◆ DESCRIPTION OF THE TASK ◆
Copy every record verbatim. Leave the pictures out.

◆ ENTRIES SUPPLIED ◆
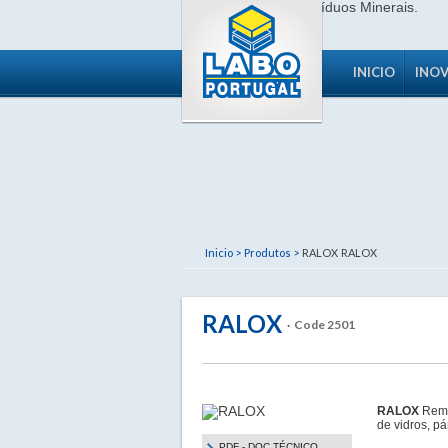
INICIO
INO
Inicio >
Produtos >
RALOX
RALOX
RALOX
· Code 2501
RALOX
Remo
de vidros, pá
PDF - DOC TÉCNICO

◆ REPLY TO THE EXERCISE ◆
INICIO
INO
Inicio >
Produtos >
RALOX
RALOX
RALOX
· Code 2501
RALOX
Remo
de vidros, pá
PDF - DOC TÉCNICO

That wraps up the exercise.